> [What to work on] Print the data exactly as written, line for line, and leave its pictures behind.

(Saved data entries)
=====

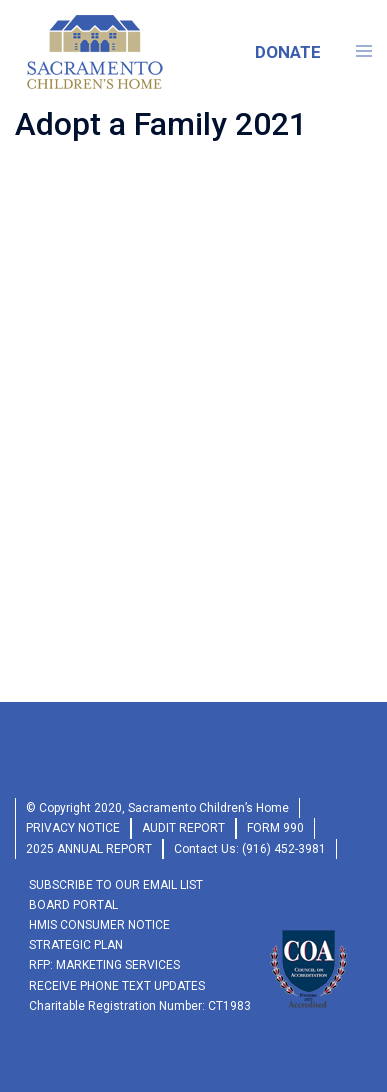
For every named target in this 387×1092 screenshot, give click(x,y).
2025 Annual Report (89, 849)
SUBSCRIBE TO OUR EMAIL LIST (116, 885)
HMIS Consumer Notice (99, 925)
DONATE (288, 52)
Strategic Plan (76, 945)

=====

> [Response]
For every named target in this 387×1092 screenshot, give click(x,y).
2025 Annual Report (89, 849)
SUBSCRIBE TO OUR EMAIL LIST (116, 885)
HMIS Consumer Notice (99, 925)
DONATE (288, 52)
Strategic Plan (76, 945)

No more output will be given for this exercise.